**EXERCISE AIM:** Word for word, transcribe every line from the one holding "Over onze website" through the end of the records, but not the pictures.

[[ SOURCE DATA, beginning ]]

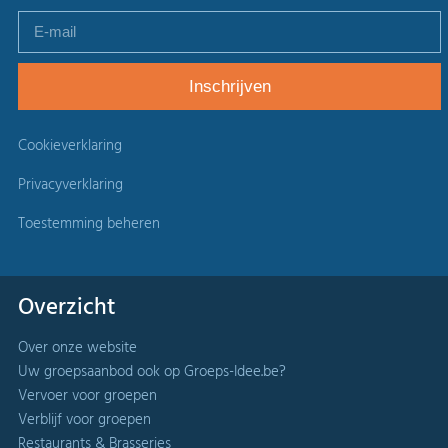
Cookieverklaring
Privacyverklaring
Toestemming beheren
Overzicht
Over onze website
Uw groepsaanbod ook op Groeps-Idee.be?
Vervoer voor groepen
Verblijf voor groepen
Restaurants & Brasseries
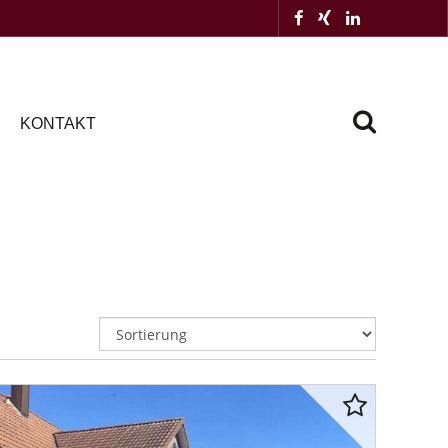
KONTAKT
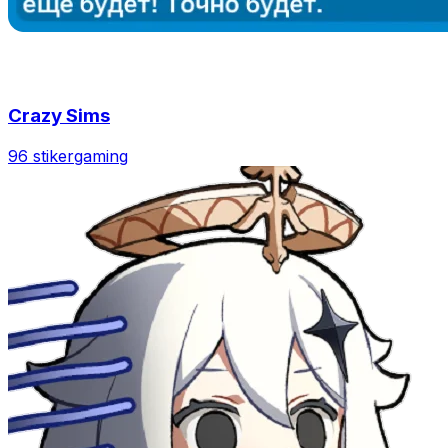
Crazy Sims
96 stiker
gaming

[[ SOURCE DATA, end ]]

**SOLUTION:**
Over onze website
Uw groepsaanbod ook op Groeps-Idee.be?
Vervoer voor groepen
Verblijf voor groepen
Restaurants & Brasseries
KONTAKT
Crazy Sims
96 stiker
gaming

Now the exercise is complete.